The Court Ruling That Says 'You Can't Patent Nature'

genetic test
genetic test

After a U.S. District Court ruling yesterday, women in America may soon be able to get the same access to inexpensive, verifiable gene-testing for breast cancer that women in Europe currently enjoy. That is, if the decision is upheld on appeal, where it's almost certainly headed. At issue in the ruling was whether snippets of naturally occurring human DNA are patentable.

In his decision handed down yesterday, District Judge Robert W. Sweet invalidated Myriad Genetics' (MYGN) patents on human BCRA1 and BCRA2 genes and methods of analyzing them (Association for Molecular Pathology, et al. v. U.S. Patent and Trademark Office, et al.). Mutations of these genes are associated with breast and ovarian cancer, and Myriad's $3,000 tests are currently the only way American women can determine if they have the risky mutations.

Although Myriad is confident the patents will be restored on appeal, Daniel Ravicher of the Public Patent Foundation, co-counsel with the Amercian Civil Liberties Union for the plaintiffs, is equally sanguine. "Judge Sweet's decision thoroughly analyzes the law and the science. You cannot patent nature. We fully expect the decision will be upheld on appeal." Ravicher predicts the appeal process will take about a year.

"Very Pro-Consumer"

James Love, the American co-chair of the intellectual property committee of the Trans Atlantic Consumer Dialogue and director of Knowledge Ecology International, notes that several countries have multiple providers of gene tests for breast cancer because those governments have refused to enforce the patents. And in France and Belgium, the patents were invalidated by statute. (Since 2002 France has funded cancer gene screening at the national level.)

"This is a very pro-consumer decision," says Love, "it's going to make it much cheaper for people to get the tests they need." The disparity between access to cheap tests for women in Europe and the U.S. is deeply ironic given that the U.S. National Institutes of Health funded as much as a third of the foundational research underlying the invalidated patents, according to Judge Sweet's opinion.

Plaintiffs in the Myriad case included American women who couldn't afford Myriad's tests and/or who wanted to verify Myriad's results by having a different lab perform the tests. Other plaintiffs include scientists at the University of Pennsylvania, Columbia University, Emory University and New York University, all of whom have the skills and equipment necessary to begin offering the same testing Myriad does. They're also willing and ready to do so, although they may wait until the appeals process ends before entering the marketplace.

By having these labs -- and any others that step forward -- compete with Myriad, people can expect testing to get better as well as cheaper. Notes Love: "These patents were anti-science, anti-innovation, and anti-consumer."

A Major Impact on an Entire Industry

If upheld, the decision transforms the patent landscape far beyond Myriad's breast cancer genes. After all, some 20% of human genes are already patented. All existing patents that are based on "isolated [naturally occurring] genetic sequences and correlations between mutations in those sequences and propensity for disease," will be unenforceable, explains Ravicher, and no new patents for such DNA will be issued.

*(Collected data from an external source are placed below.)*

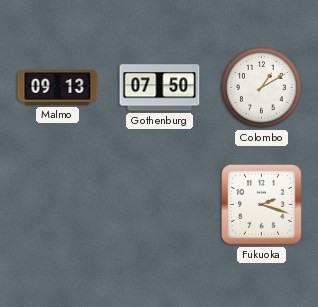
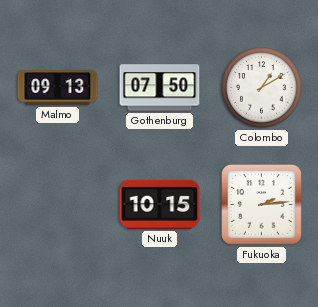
Nuuk: none -> 10:15
Fukuoka: 2:18 -> 2:14
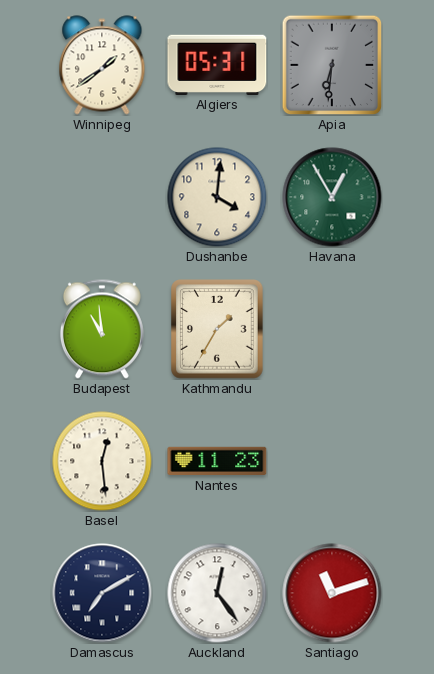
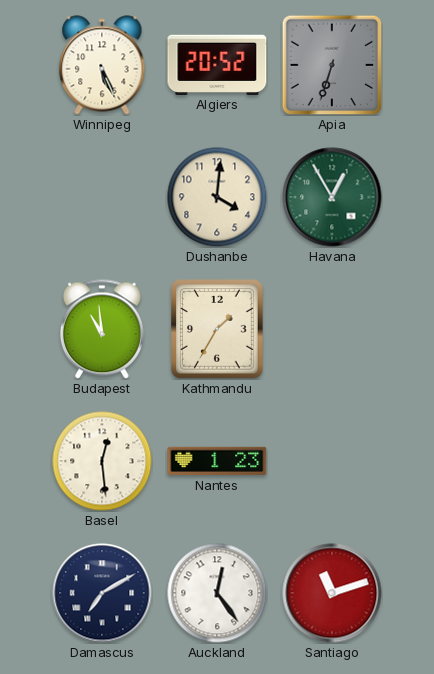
Winnipeg: 1:39 -> 5:26
Algiers: 05:31 -> 20:52
Apia: 6:31 -> 6:33
Nantes: 11:23 -> 1:23
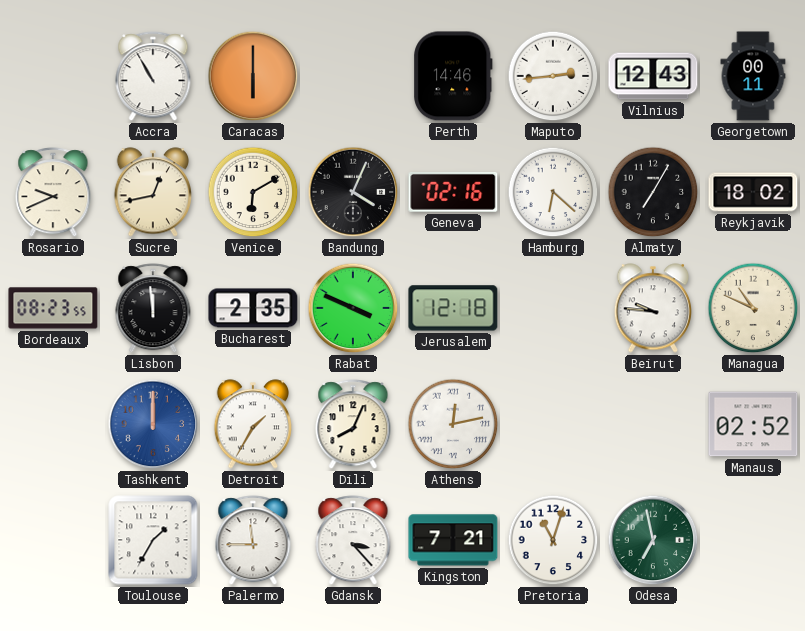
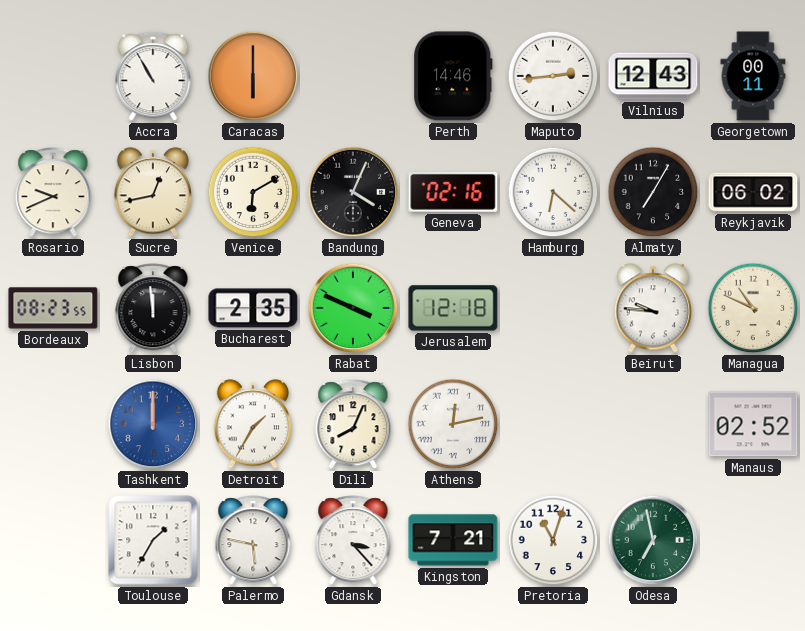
Reykjavik: 18:02 -> 06:02
Palermo: 11:45 -> 5:47
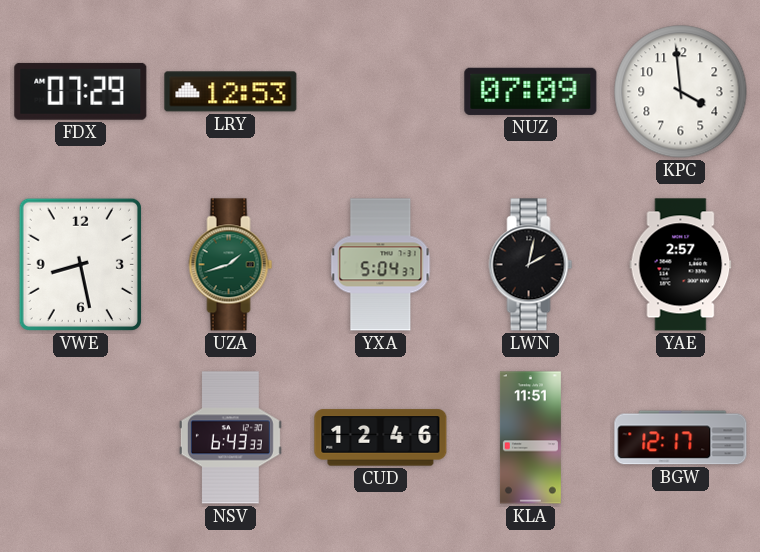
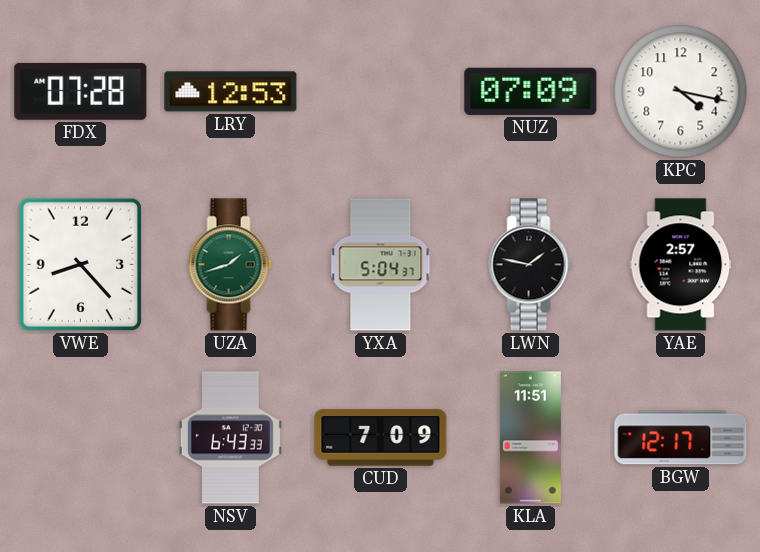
FDX: 07:29 -> 07:28
KPC: 3:59 -> 4:17
VWE: 8:28 -> 8:23
LWN: 2:02 -> 1:47
CUD: 12:46 -> 7:09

Ravicher elaborates that, under Judge Sweet's opinion, DNA would be patentable only if it was akin to the bacteria in the U.S. Supreme Court Case Diamond v. Chakrabarty. That bacteria was created by engineering DNA to produce an organism with a crude-oil-digesting property not found in naturally occurring bacteria. The high court referred to it as "man-made." Other patentable areas would continue to include "new drugs, new treatments, new methods of isolating genes," Ravicher adds.

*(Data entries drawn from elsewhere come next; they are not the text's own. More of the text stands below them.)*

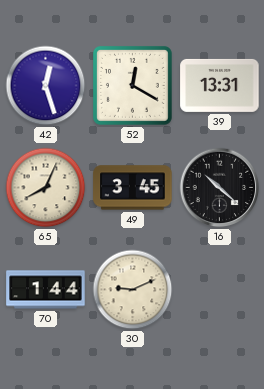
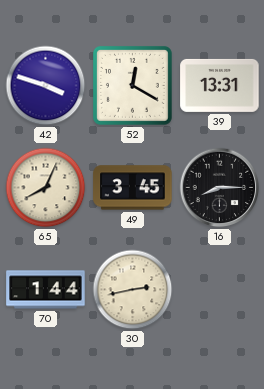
42: 12:27 -> 3:48
16: 10:22 -> 8:15
30: 9:11 -> 2:43
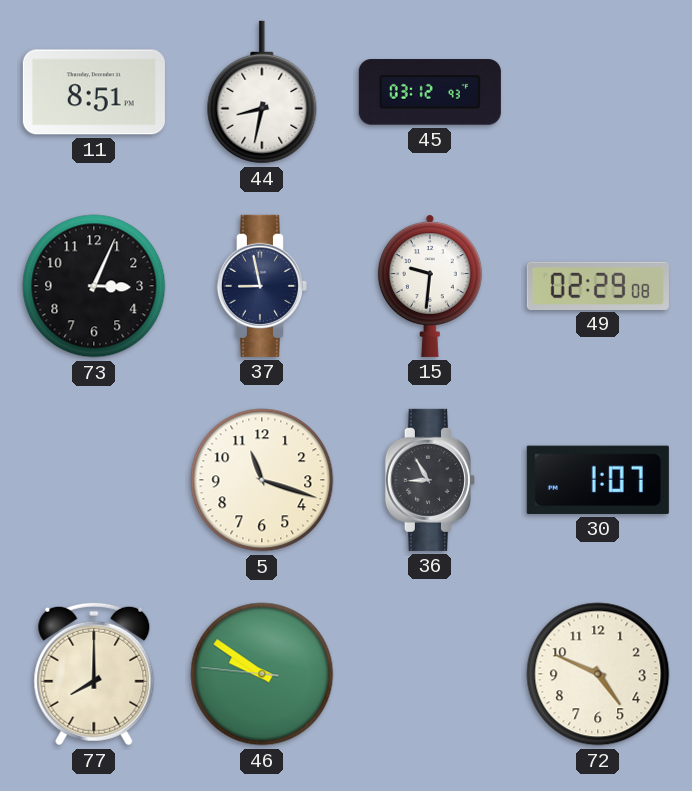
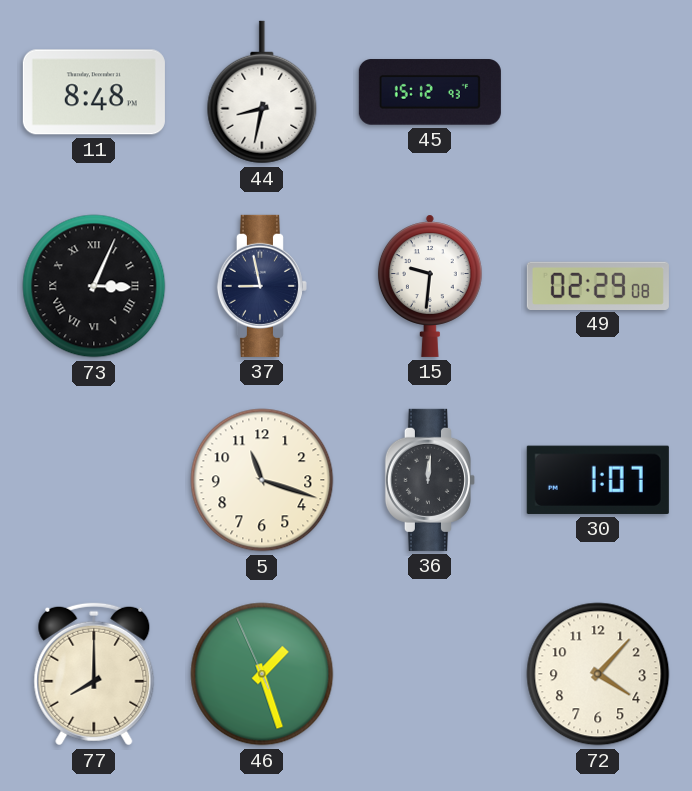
11: 8:51 -> 8:48
45: 03:12 -> 15:12
73 numerals: Arabic -> Roman
36: 8:55 -> 12:01
46: 9:50 -> 1:26
72: 4:49 -> 4:07
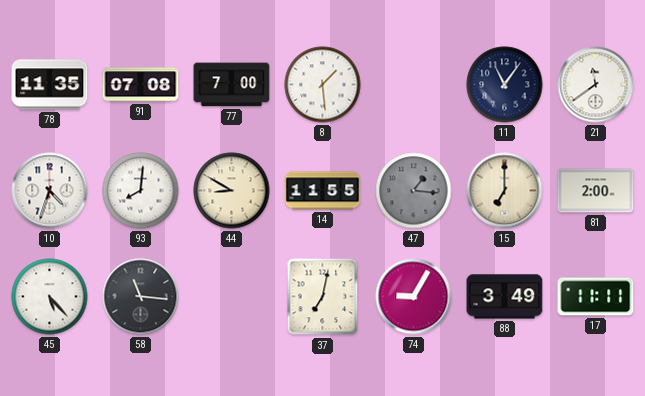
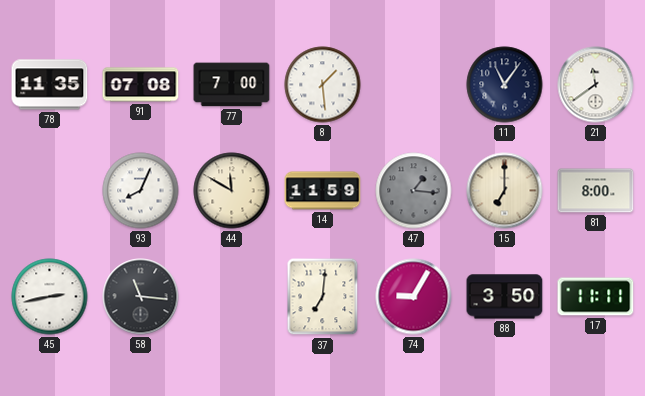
10: 4:33 -> none
93: 8:01 -> 8:04
44: 8:50 -> 11:50
14: 11:55 -> 11:59
81: 2:00 -> 8:00
45: 5:23 -> 2:43
37: 7:02 -> 7:01
88: 3:49 -> 3:50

In its summary judgment brief, Myriad recognized the transformational impact of invalidating its patents. It starkly warned: "Such a ruling would lead to the invalidity of thousands of biotechnology patents, and effectively unravel the foundation of the entire biotechnology industry. Numerous therapeutic drugs and diagnostic tests in development would be jeopardized. The very existence of the fledgling personalized medicine field would be threatened."

However, Myriad's press release issued following Judge Sweet's decision seemed to undermine that claim. It says: "[W]e do not believe that the final outcome of this litigation will have a material impact on Myriad's operations due to the patent protection afforded Myriad by its remaining patents." Perhaps the statement just reflects Myriad's confidence in victory on appeal. But if so, why the word "remaining"?

Closely Watched

This case's potentially broad ramifications are what drove so many groups to file "friend of the court" briefs. Organizations in support of the plaintiffs included the American Medical Association and other doctors' groups; the March of Dimes and other patient groups; the National Women's Health Network and other women's rights groups; and the International Center for Technology Assessment and other public policy groups. Organizations supporting Myriad included the Biotechnology Industry Organization, America's largest biotech trade organization; the Boston Patent Law Association; Rosetta Genomics; and BayBio, a life-sciences trade organization.

Clearly, many eyes will be glued to the appellate courts as yesterday's ruling gets further scrutiny.